_Assignment_.
All entries below need to be written out exactly, but without their pictures.
Top of The input
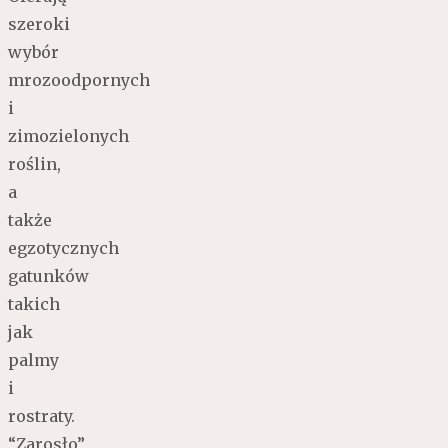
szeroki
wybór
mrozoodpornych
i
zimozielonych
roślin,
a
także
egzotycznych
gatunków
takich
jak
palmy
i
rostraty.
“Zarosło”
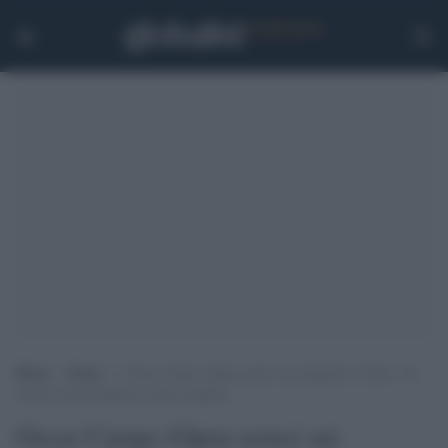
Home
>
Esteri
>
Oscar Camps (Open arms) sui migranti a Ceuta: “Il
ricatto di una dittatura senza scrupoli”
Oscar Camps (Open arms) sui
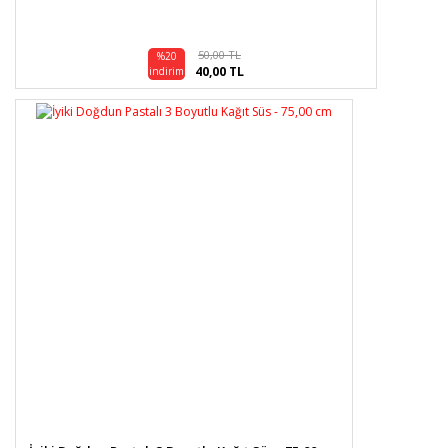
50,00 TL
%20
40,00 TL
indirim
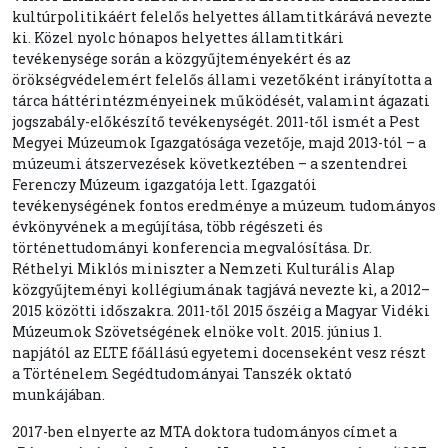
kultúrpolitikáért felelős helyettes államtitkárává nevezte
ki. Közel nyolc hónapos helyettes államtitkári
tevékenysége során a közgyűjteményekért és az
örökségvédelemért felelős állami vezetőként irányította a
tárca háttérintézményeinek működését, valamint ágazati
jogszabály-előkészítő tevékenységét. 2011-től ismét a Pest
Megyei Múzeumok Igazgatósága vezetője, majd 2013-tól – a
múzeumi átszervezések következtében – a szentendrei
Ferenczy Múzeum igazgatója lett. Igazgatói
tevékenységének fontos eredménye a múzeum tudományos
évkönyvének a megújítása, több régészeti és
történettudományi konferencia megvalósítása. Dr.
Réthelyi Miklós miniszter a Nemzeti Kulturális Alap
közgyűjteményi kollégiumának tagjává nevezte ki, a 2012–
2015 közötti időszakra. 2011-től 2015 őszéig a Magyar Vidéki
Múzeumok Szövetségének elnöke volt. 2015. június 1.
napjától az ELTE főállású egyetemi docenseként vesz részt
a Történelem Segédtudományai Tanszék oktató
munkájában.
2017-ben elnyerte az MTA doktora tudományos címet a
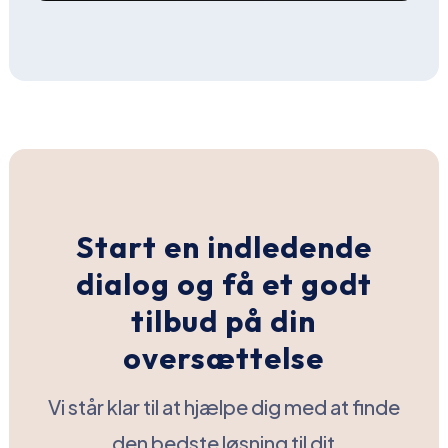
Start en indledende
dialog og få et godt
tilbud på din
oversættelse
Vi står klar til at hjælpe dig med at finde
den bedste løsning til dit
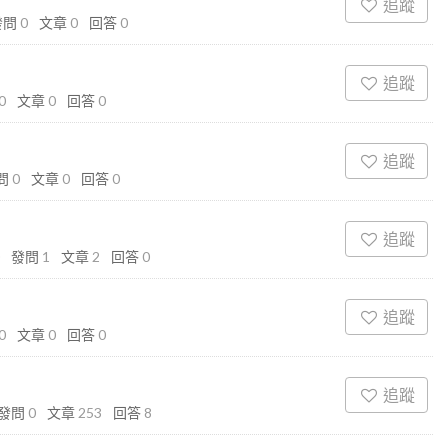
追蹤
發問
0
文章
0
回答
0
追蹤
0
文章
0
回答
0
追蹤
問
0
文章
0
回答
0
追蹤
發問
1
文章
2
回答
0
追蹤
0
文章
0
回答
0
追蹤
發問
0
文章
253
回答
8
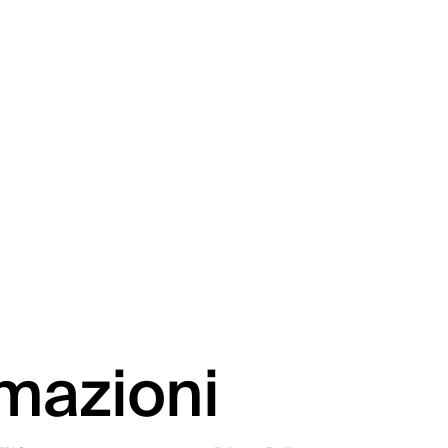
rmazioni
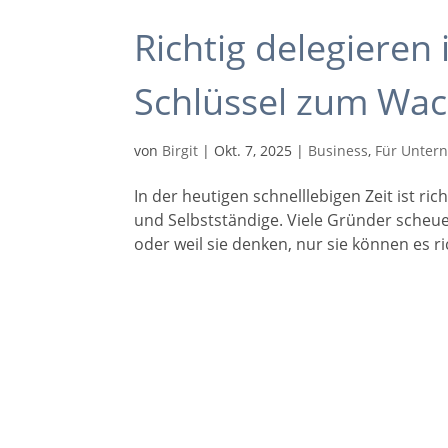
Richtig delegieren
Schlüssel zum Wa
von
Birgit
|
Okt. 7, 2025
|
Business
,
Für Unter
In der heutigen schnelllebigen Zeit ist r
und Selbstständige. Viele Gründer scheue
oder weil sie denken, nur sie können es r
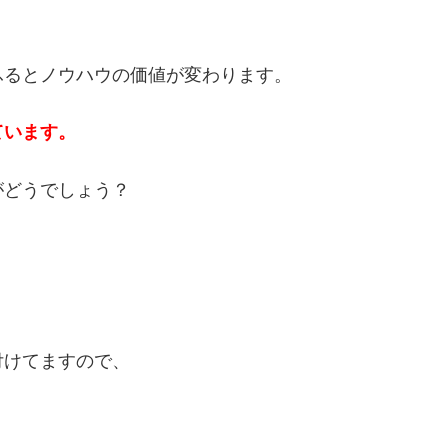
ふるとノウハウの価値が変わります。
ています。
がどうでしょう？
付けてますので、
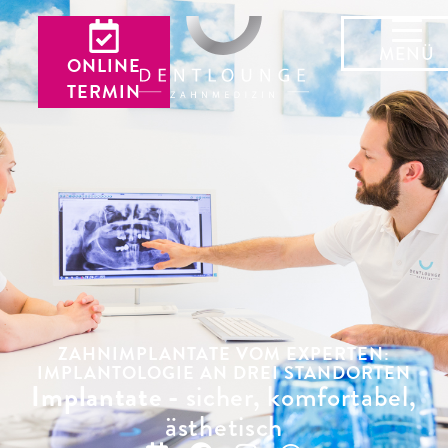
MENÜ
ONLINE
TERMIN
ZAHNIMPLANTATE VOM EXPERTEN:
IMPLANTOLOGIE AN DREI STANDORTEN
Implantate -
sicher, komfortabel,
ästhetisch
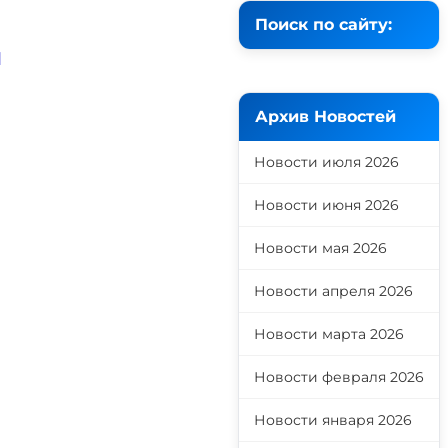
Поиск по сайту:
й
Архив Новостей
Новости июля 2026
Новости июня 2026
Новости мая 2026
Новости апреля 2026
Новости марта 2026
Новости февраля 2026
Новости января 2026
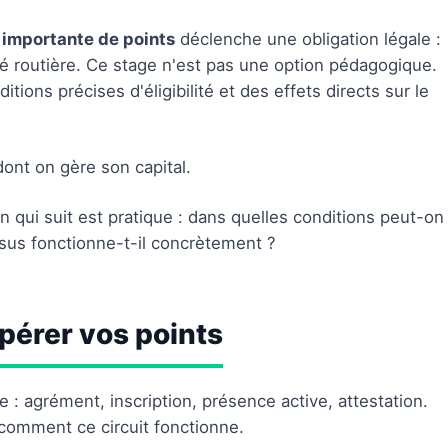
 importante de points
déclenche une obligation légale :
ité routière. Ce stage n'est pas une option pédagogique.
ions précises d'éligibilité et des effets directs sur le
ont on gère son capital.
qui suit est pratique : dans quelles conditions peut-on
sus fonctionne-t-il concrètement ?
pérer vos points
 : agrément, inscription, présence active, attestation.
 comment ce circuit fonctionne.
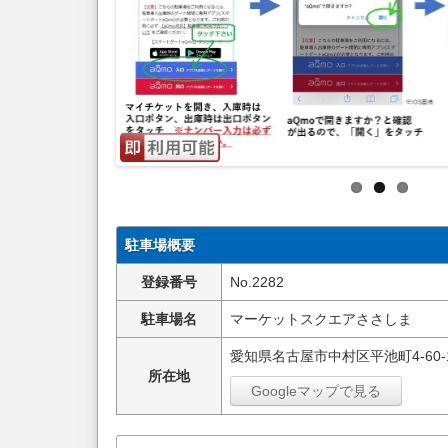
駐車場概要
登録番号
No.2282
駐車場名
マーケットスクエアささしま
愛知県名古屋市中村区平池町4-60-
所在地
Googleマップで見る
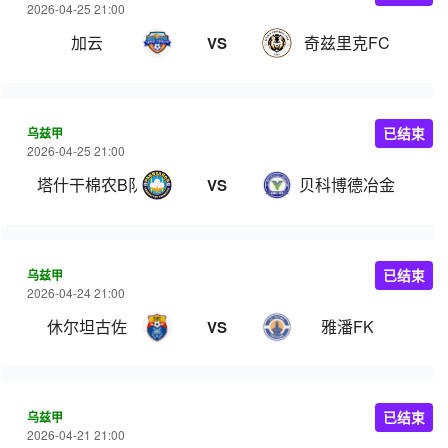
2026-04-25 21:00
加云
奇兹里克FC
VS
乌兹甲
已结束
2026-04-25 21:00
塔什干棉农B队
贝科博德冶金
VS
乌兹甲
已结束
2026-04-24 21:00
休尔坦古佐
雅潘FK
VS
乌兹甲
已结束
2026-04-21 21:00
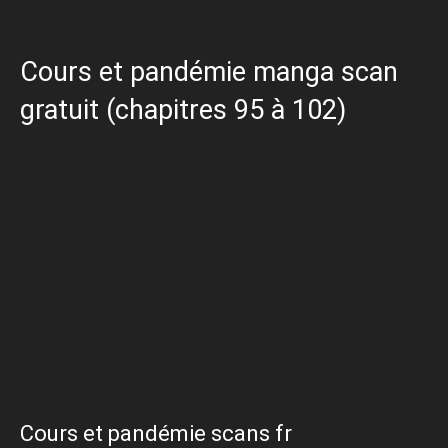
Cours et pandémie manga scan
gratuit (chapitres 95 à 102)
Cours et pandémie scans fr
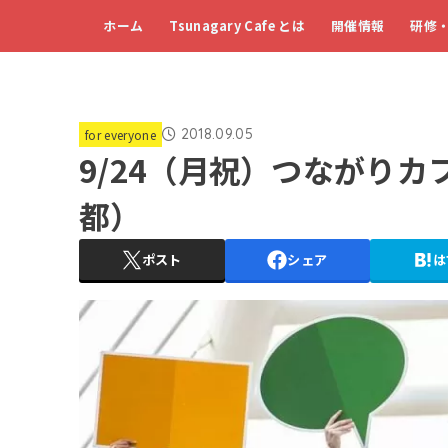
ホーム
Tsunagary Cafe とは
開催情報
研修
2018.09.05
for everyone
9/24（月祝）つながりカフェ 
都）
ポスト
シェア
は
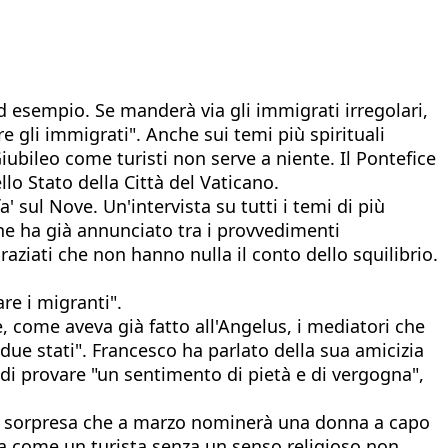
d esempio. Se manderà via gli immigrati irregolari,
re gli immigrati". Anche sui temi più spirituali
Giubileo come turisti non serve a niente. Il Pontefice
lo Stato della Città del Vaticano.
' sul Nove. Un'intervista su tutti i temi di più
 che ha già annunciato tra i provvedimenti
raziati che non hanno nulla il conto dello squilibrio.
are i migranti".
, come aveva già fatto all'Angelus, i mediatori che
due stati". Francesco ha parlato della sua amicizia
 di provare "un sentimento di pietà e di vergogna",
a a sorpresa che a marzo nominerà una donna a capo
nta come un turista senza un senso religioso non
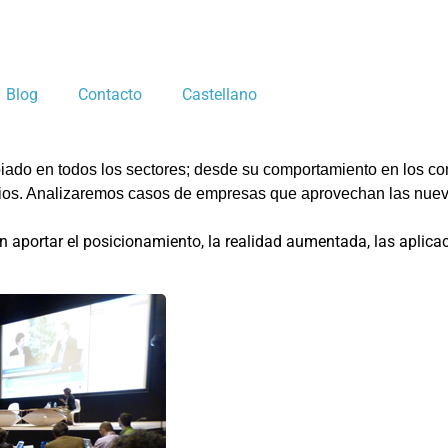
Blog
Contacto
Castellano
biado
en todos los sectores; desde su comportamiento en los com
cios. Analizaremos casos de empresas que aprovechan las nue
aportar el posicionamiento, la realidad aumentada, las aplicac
Bottom of The input
_Problem solution_.
szeroki
wybór
mrozoodpornych
i
zimozielonych
roślin,
a
także
egzotycznych
gatunków
takich
jak
palmy
i
rostraty.
“Zarosło”
Home
>
Esteri
>
Oscar Camps (Open arms) sui migranti a Ceuta: “Il
ricatto di una dittatura senza scrupoli”
Oscar Camps (Open arms) sui
50,00 TL
%20
40,00 TL
indirim
kultúrpolitikáért felelős helyettes államtitkárává nevezte
ki. Közel nyolc hónapos helyettes államtitkári
tevékenysége során a közgyűjteményekért és az
örökségvédelemért felelős állami vezetőként irányította a
tárca háttérintézményeinek működését, valamint ágazati
jogszabály-előkészítő tevékenységét. 2011-től ismét a Pest
Megyei Múzeumok Igazgatósága vezetője, majd 2013-tól – a
múzeumi átszervezések következtében – a szentendrei
Ferenczy Múzeum igazgatója lett. Igazgatói
tevékenységének fontos eredménye a múzeum tudományos
évkönyvének a megújítása, több régészeti és
történettudományi konferencia megvalósítása. Dr.
Réthelyi Miklós miniszter a Nemzeti Kulturális Alap
közgyűjteményi kollégiumának tagjává nevezte ki, a 2012–
2015 közötti időszakra. 2011-től 2015 őszéig a Magyar Vidéki
Múzeumok Szövetségének elnöke volt. 2015. június 1.
napjától az ELTE főállású egyetemi docenseként vesz részt
a Történelem Segédtudományai Tanszék oktató
munkájában.
2017-ben elnyerte az MTA doktora tudományos címet a
Start en indledende
dialog og få et godt
tilbud på din
oversættelse
Vi står klar til at hjælpe dig med at finde
den bedste løsning til dit
追蹤
發問
0
文章
0
回答
0
追蹤
0
文章
0
回答
0
追蹤
問
0
文章
0
回答
0
追蹤
發問
1
文章
2
回答
0
追蹤
0
文章
0
回答
0
追蹤
發問
0
文章
253
回答
8
rmazioni
Richtig delegieren
Schlüssel zum Wa
von
Birgit
|
Okt. 7, 2025
|
Business
,
Für Unter
In der heutigen schnelllebigen Zeit ist r
und Selbstständige. Viele Gründer scheue
oder weil sie denken, nur sie können es r
ふるとノウハウの価値が変わります。
ています。
がどうでしょう？
付けてますので、
MENÜ
ONLINE
TERMIN
ZAHNIMPLANTATE VOM EXPERTEN:
IMPLANTOLOGIE AN DREI STANDORTEN
Implantate -
sicher, komfortabel,
ästhetisch
Поиск по сайту:
й
Архив Новостей
Новости июля 2026
Новости июня 2026
Новости мая 2026
Новости апреля 2026
Новости марта 2026
Новости февраля 2026
Новости января 2026
 importante de points
déclenche une obligation légale :
ité routière. Ce stage n'est pas une option pédagogique.
ions précises d'éligibilité et des effets directs sur le
ont on gère son capital.
qui suit est pratique : dans quelles conditions peut-on
sus fonctionne-t-il concrètement ?
pérer vos points
 : agrément, inscription, présence active, attestation.
 comment ce circuit fonctionne.
駐車場概要
登録番号
No.2282
駐車場名
マーケットスクエアささしま
愛知県名古屋市中村区平池町4-60-
所在地
Googleマップで見る
2026-04-25 21:00
加云
奇兹里克FC
VS
乌兹甲
已结束
2026-04-25 21:00
塔什干棉农B队
贝科博德冶金
VS
乌兹甲
已结束
2026-04-24 21:00
休尔坦古佐
雅潘FK
VS
乌兹甲
已结束
2026-04-21 21:00
Cours et pandémie manga scan
gratuit (chapitres 95 à 102)
Cours et pandémie scans fr
ホーム
Tsunagary Cafe とは
開催情報
研修
2018.09.05
for everyone
9/24（月祝）つながりカフェ 
都）
ポスト
シェア
は
d esempio. Se manderà via gli immigrati irregolari,
re gli immigrati". Anche sui temi più spirituali
Giubileo come turisti non serve a niente. Il Pontefice
lo Stato della Città del Vaticano.
' sul Nove. Un'intervista su tutti i temi di più
 che ha già annunciato tra i provvedimenti
raziati che non hanno nulla il conto dello squilibrio.
are i migranti".
, come aveva già fatto all'Angelus, i mediatori che
due stati". Francesco ha parlato della sua amicizia
 di provare "un sentimento di pietà e di vergogna",
a a sorpresa che a marzo nominerà una donna a capo
nta come un turista senza un senso religioso non
Blog
Contacto
Castellano
biado
en todos los sectores; desde su comportamiento en los com
cios. Analizaremos casos de empresas que aprovechan las nue
aportar el posicionamiento, la realidad aumentada, las aplicac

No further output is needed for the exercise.